What is Priscilla there for? Especially since, having arranged to separate her from her family and be more or less her guardian, he absolutely refuses to sleep with her despite an increasing number of requests for intimacy. When they first meet in Germany, Elvis completely sincere and earnest tells the ninth grader (and he is shocked to be told that she’s that young) that he is lonesome for a girl to talk to. His mom had just died. It all seems so innocent.
In the early going they’re both naïfs. Elvis has a poster of “On The Waterfront” in his bedroom, and he tells Priscilla that when he gets back to the States he wants to study at the Actor’s Studio to be like Marlon Brando and James Dean. He takes her to see “Beat the Devil,” and Priscilla is tickled plus awestruck when her friend knows all Bogart’s lines in the movie by heart. He dreams big artistically. She just dreams about him. Only one of them will have their dreams come true. Then it won’t be enough.
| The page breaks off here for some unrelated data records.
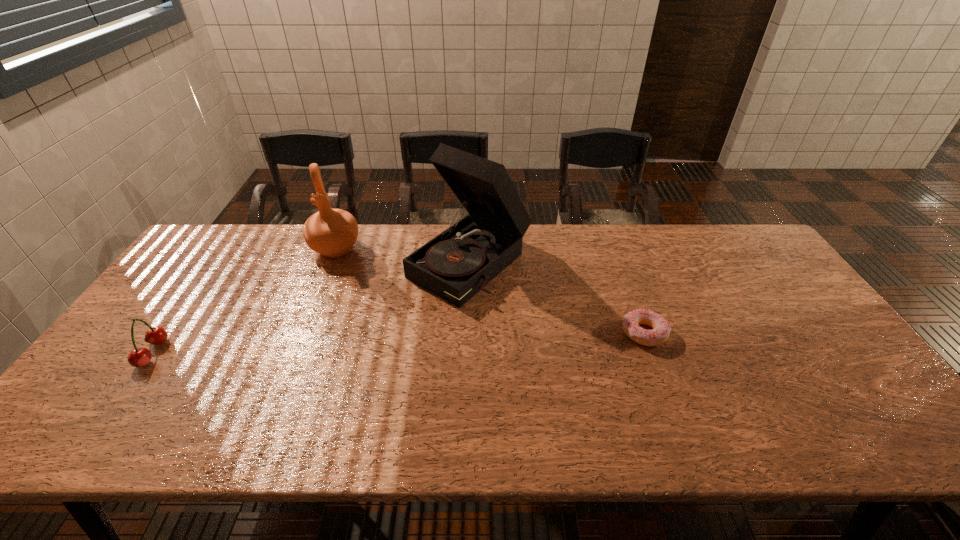 This screenshot has width=960, height=540. I want to click on free space between the second object from left to right and the phonograph_record, so click(x=403, y=255).

The width and height of the screenshot is (960, 540). I want to click on free space between the second tallest object and the second shortest object, so click(244, 301).

This screenshot has width=960, height=540. What are the coordinates of `vacant area that lies between the second object from left to right and the tallest object` in the screenshot? It's located at (403, 255).

Select which object appears as the second closest to the third shortest object. Please provide its 2D coordinates. Your answer should be formatted as a tuple, i.e. [(x, y)], where the tuple contains the x and y coordinates of a point satisfying the conditions above.

[(139, 357)]

At what (x,y) coordinates should I click in order to perform the action: click on object that ranks as the closest to the rightmost object. Please return your answer as a coordinate pair (x, y). The image size is (960, 540). Looking at the image, I should click on (455, 265).

The width and height of the screenshot is (960, 540). What are the coordinates of `vacant point that satisfies the following two spatial constraints: 1. on the front side of the second tallest object; 2. on the left side of the doughnut` in the screenshot? It's located at click(301, 334). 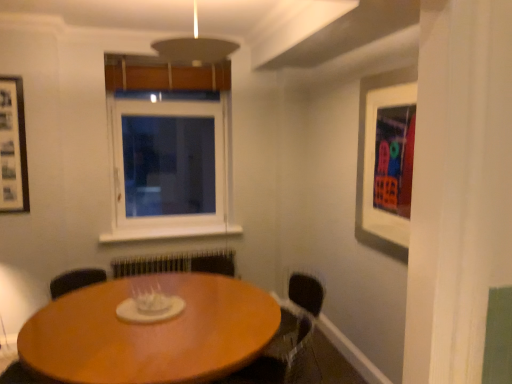 Question: Can you confirm if white matte picture frame at upper right, which is the 1th picture frame in front-to-back order, is shorter than white plastic window at center?

Choices:
 (A) no
 (B) yes

Answer: (B)

Question: Is the depth of white matte picture frame at upper right, which is the 1th picture frame in front-to-back order, greater than that of white plastic window at center?

Choices:
 (A) yes
 (B) no

Answer: (B)

Question: Is white matte picture frame at upper right, which appears as the 2th picture frame when viewed from the left, positioned beyond the bounds of white plastic window at center?

Choices:
 (A) yes
 (B) no

Answer: (A)

Question: Is white plastic window at center a part of white matte picture frame at upper right, marked as the second picture frame in a back-to-front arrangement?

Choices:
 (A) no
 (B) yes

Answer: (A)

Question: Is white matte picture frame at upper right, which appears as the 2th picture frame when viewed from the left, oriented towards white plastic window at center?

Choices:
 (A) no
 (B) yes

Answer: (A)

Question: Is white matte picture frame at upper right, which is the 1th picture frame in front-to-back order, bigger or smaller than wooden table at center?

Choices:
 (A) big
 (B) small

Answer: (B)

Question: Considering the positions of white matte picture frame at upper right, placed as the 1th picture frame when sorted from right to left, and wooden table at center in the image, is white matte picture frame at upper right, placed as the 1th picture frame when sorted from right to left, wider or thinner than wooden table at center?

Choices:
 (A) wide
 (B) thin

Answer: (B)

Question: From their relative heights in the image, would you say white matte picture frame at upper right, marked as the second picture frame in a back-to-front arrangement, is taller or shorter than wooden table at center?

Choices:
 (A) tall
 (B) short

Answer: (A)

Question: Visually, is white matte picture frame at upper right, marked as the second picture frame in a back-to-front arrangement, positioned to the left or to the right of wooden table at center?

Choices:
 (A) left
 (B) right

Answer: (B)

Question: In terms of width, does black matte picture frame at left, positioned as the first picture frame in left-to-right order, look wider or thinner when compared to white matte picture frame at upper right, which appears as the 2th picture frame when viewed from the left?

Choices:
 (A) thin
 (B) wide

Answer: (B)

Question: Which is correct: black matte picture frame at left, positioned as the first picture frame in left-to-right order, is inside white matte picture frame at upper right, marked as the second picture frame in a back-to-front arrangement, or outside of it?

Choices:
 (A) inside
 (B) outside

Answer: (B)

Question: Looking at the image, does black matte picture frame at left, placed as the 2th picture frame when sorted from right to left, seem bigger or smaller compared to white matte picture frame at upper right, which appears as the 2th picture frame when viewed from the left?

Choices:
 (A) big
 (B) small

Answer: (B)

Question: Is point (17, 142) positioned closer to the camera than point (375, 221)?

Choices:
 (A) farther
 (B) closer

Answer: (A)

Question: Looking at the image, does wooden table at center seem bigger or smaller compared to white matte picture frame at upper right, which is the 1th picture frame in front-to-back order?

Choices:
 (A) big
 (B) small

Answer: (A)

Question: In the image, is wooden table at center positioned in front of or behind white matte picture frame at upper right, which is the 1th picture frame in front-to-back order?

Choices:
 (A) front
 (B) behind

Answer: (A) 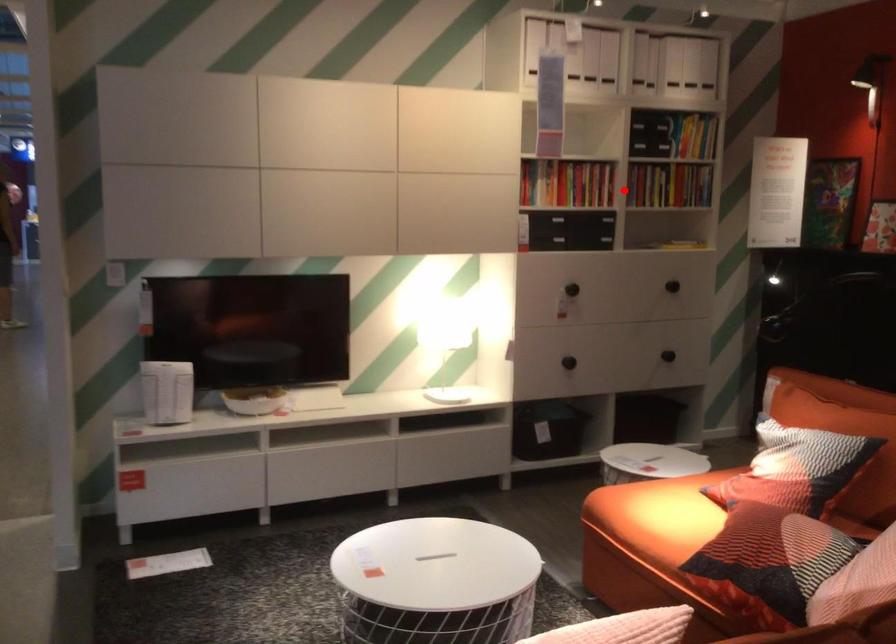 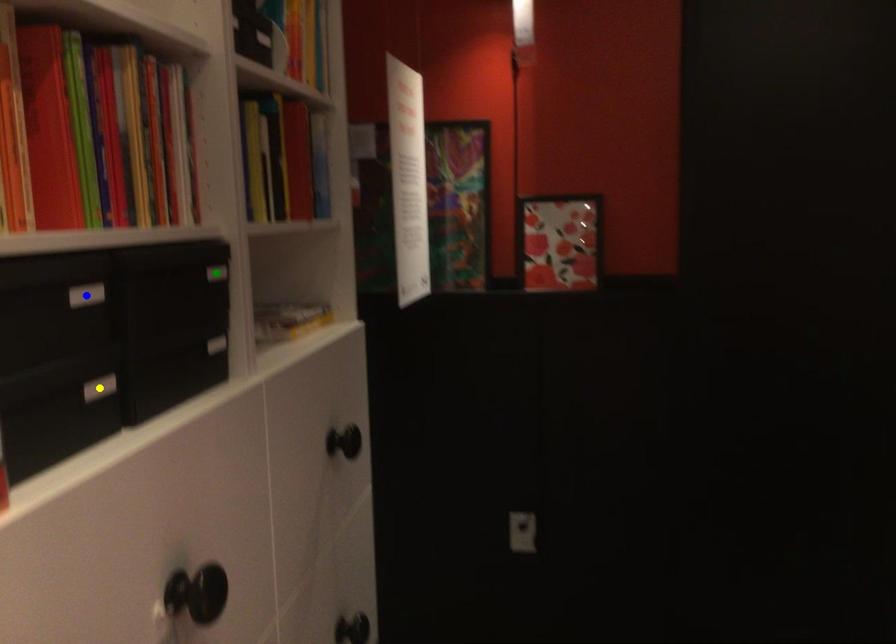 Question: I am providing you with two images of the same scene from different viewpoints. A red point is marked on the first image. You are given multiple points on the second image. Which point in image 2 represents the same 3d spot as the red point in image 1?

Choices:
 (A) yellow point
 (B) green point
 (C) blue point

Answer: (B)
This movie is really cool and not in a hurry, as a result of an incredibly accurate performance by Caillee Spaeney. The 25 year old does such a great job playing 14 that it’s almost hard to believe she’ll one day be able to convincingly portray someone pushing 30. But she does it, and beautifully at that. Jacob Elordi looms over her as Elvis, this is an exaggeration from real life but an effective one. This Elvis is soft-spoken, prone to discomfiting eruptions of anger as he becomes more reliant on pills to wake up and go to sleep, all the stuff that killed him, basically, is here but Coppola’s storytelling suggests in less potent form. The picture has some fun with early ’60s Presley oddities; he goes through a Bible-study phase, reads the Autobiography of a Yogi and even experiments with LSD with Priscilla. Coppola’s brief representation of their trip ranks among the most persuasive depictions of psychedelic experience in recent film history. And all the while despite rumored or actual affairs on set he keeps Priscilla chaste until after marriage. Then gets her pregnant immediately.
The movie spends its first 90 minutes underscoring Priscilla’s thwarted desire, it skips the consummation after the wedding ceremony itself. Surely Coppola wasn’t listening to young scolds on social media who hate sex scenes because “they don’t advance the story.” Given how much setup we get for this night and its aftermath, if any sex scene would have furthered things along narratively, it might have been this one. What are we supposed to make of the fact that Coppola leaves it out? Is she being evasive or mysterious or coy or what? (Priscilla Presley serving as exec producer and booster for the movie could’ve prompted some discretion on Coppola’s part, I guess.)
By the end, we see that Elvis has become a captive as well of his fame and more. Shot from behind at one of his countless Vegas shows, he’s caught in a trap he can’t be sprung from by the woman he jailed out of what he sincerely thought was love, who filled a real need for him. His tragedy becomes Priscilla’s liberation. And so Coppola’s movie ends on notes both haunting and poignant.